• **WHAT THE EXERCISE ASKS**:
From the entries below, please output exactly the lines starting at the one containing "Youper, Inc" and ending at the one containing "Anker Soundcore Liberty Buds", both included.

(SOURCE DATA begins)

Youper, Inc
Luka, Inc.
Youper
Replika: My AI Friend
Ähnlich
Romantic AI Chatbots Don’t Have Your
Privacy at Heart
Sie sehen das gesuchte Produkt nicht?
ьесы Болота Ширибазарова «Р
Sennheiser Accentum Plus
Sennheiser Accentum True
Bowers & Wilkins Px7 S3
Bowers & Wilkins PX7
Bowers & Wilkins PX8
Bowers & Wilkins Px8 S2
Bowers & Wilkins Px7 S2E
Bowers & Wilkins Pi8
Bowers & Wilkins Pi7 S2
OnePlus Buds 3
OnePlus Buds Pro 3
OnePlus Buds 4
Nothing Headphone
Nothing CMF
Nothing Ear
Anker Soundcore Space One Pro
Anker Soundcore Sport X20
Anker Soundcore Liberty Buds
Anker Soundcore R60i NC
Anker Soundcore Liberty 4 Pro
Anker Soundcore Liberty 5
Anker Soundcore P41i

(SOURCE DATA ends)
(SOURCE DATA begins)

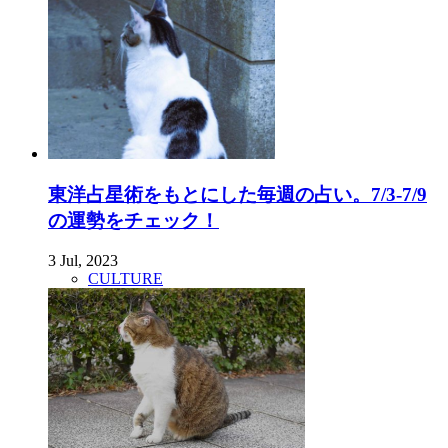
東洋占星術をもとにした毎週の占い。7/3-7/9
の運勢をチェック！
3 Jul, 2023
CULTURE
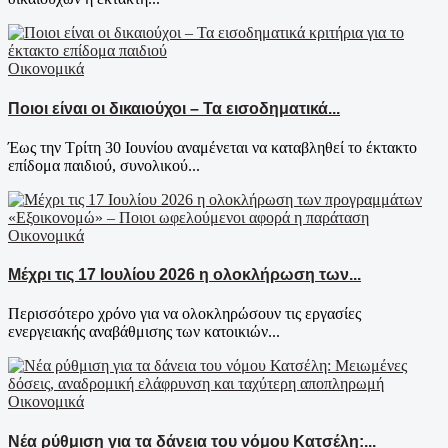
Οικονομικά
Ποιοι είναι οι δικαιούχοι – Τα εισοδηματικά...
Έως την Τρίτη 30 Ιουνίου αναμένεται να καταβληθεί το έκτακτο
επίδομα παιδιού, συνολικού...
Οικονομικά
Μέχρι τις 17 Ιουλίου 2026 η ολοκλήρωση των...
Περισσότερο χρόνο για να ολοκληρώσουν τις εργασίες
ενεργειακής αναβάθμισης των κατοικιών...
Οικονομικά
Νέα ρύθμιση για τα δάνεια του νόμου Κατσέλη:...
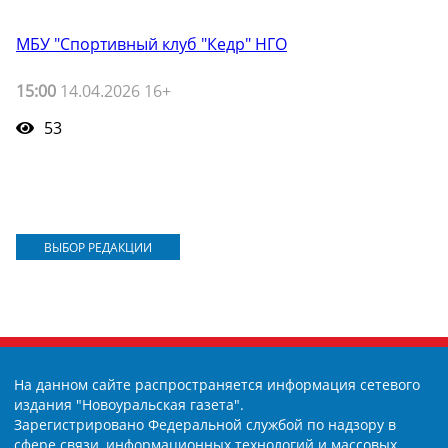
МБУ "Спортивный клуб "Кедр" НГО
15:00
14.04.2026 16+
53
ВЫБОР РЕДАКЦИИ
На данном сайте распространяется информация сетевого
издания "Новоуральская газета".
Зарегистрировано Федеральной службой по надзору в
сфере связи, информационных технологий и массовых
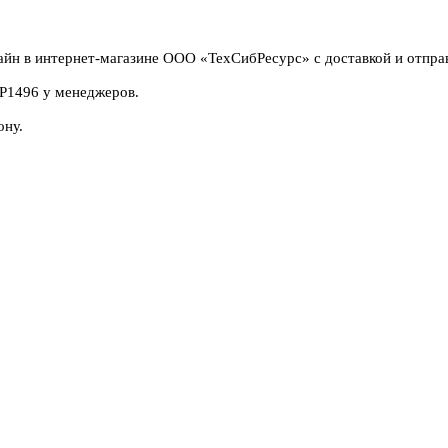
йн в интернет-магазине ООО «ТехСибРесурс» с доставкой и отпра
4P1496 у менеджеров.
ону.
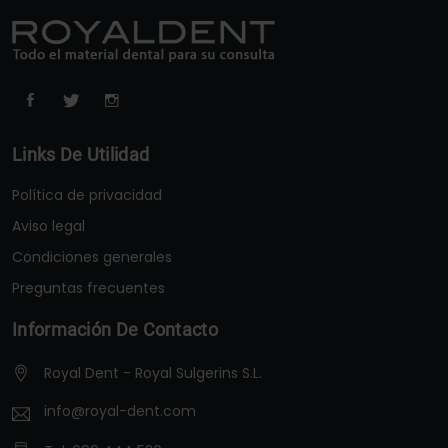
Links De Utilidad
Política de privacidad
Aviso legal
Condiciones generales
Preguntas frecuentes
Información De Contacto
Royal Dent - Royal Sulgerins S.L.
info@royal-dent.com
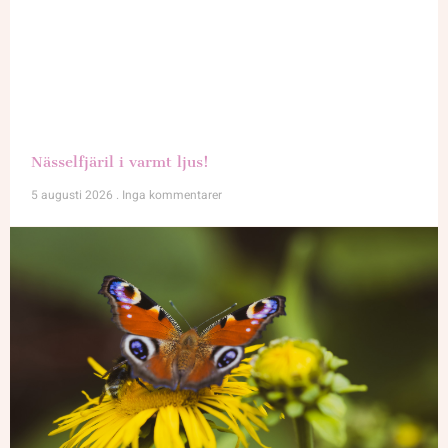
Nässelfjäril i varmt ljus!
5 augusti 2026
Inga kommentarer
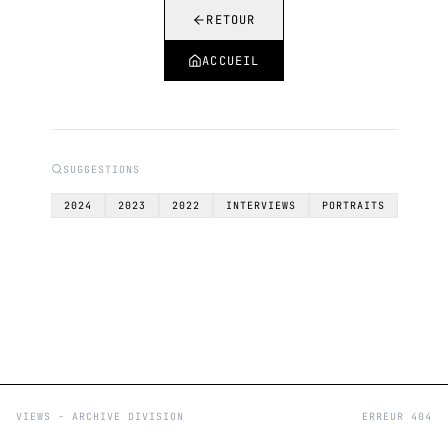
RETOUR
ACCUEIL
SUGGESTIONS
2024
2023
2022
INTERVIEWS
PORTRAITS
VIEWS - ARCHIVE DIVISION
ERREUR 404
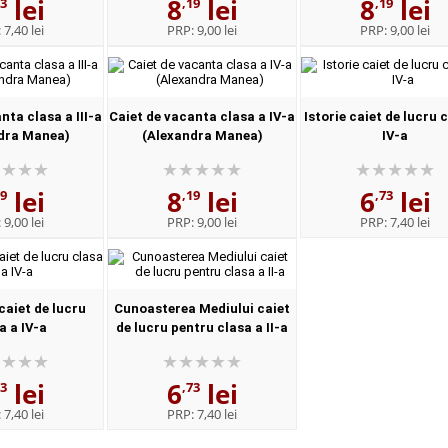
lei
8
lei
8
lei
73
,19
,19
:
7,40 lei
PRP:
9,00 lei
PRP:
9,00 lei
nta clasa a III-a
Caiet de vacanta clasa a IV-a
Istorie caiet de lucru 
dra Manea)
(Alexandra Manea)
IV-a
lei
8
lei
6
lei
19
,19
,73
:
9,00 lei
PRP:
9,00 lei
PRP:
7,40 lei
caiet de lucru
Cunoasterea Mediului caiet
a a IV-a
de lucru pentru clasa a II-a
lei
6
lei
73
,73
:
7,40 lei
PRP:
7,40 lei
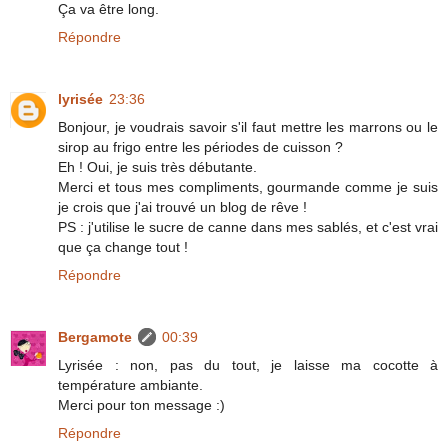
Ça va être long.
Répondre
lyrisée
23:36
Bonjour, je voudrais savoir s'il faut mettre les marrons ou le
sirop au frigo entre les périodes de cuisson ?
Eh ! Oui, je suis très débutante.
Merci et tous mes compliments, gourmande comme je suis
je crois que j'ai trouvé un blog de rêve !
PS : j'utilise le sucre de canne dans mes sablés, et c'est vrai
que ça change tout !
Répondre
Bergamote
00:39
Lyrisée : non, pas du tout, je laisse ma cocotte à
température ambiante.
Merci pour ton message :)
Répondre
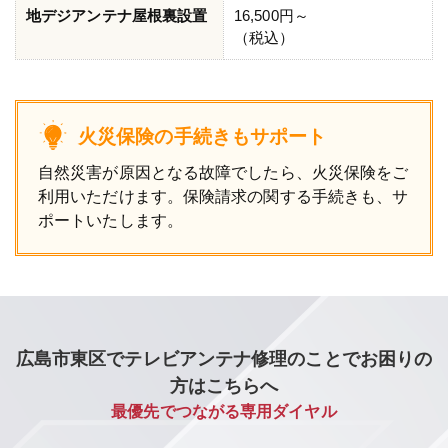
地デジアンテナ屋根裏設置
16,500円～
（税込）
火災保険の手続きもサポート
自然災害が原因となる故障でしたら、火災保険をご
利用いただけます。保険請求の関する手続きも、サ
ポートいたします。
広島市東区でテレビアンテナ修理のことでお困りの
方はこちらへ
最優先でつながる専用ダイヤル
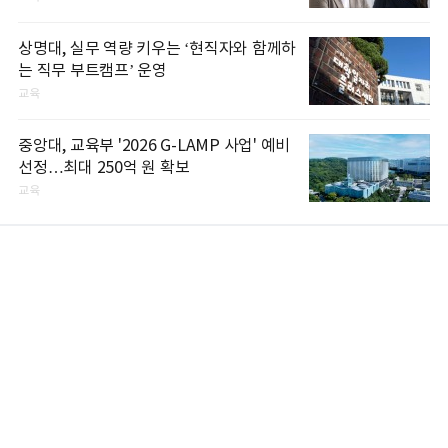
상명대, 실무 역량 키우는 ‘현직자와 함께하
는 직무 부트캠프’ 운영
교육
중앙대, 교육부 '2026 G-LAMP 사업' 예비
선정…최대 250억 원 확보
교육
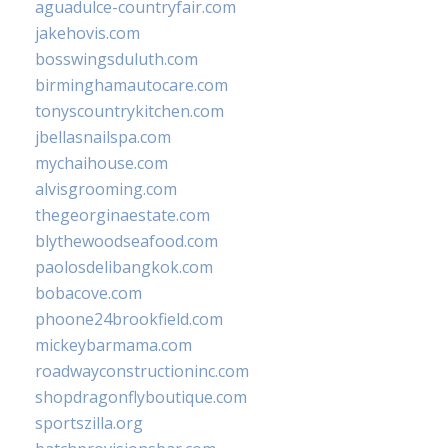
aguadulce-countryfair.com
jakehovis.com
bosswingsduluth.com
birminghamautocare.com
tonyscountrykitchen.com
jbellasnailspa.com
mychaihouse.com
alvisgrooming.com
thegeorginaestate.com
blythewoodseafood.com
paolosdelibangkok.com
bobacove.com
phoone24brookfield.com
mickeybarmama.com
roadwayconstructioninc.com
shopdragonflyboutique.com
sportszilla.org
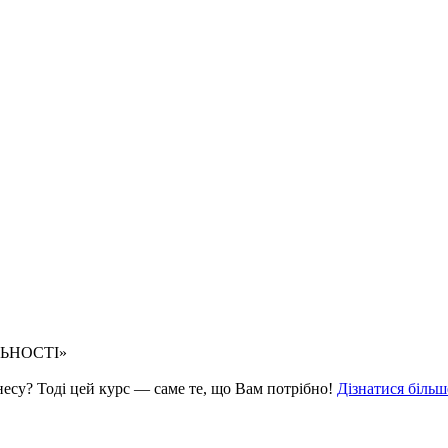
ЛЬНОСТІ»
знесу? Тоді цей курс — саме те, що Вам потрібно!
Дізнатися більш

(SOURCE DATA ends)

• **EXERCISE ANSWER**:
Youper, Inc
Luka, Inc.
Youper
Replika: My AI Friend
Ähnlich
Romantic AI Chatbots Don’t Have Your
Privacy at Heart
Sie sehen das gesuchte Produkt nicht?
ьесы Болота Ширибазарова «Р
Sennheiser Accentum Plus
Sennheiser Accentum True
Bowers & Wilkins Px7 S3
Bowers & Wilkins PX7
Bowers & Wilkins PX8
Bowers & Wilkins Px8 S2
Bowers & Wilkins Px7 S2E
Bowers & Wilkins Pi8
Bowers & Wilkins Pi7 S2
OnePlus Buds 3
OnePlus Buds Pro 3
OnePlus Buds 4
Nothing Headphone
Nothing CMF
Nothing Ear
Anker Soundcore Space One Pro
Anker Soundcore Sport X20
Anker Soundcore Liberty Buds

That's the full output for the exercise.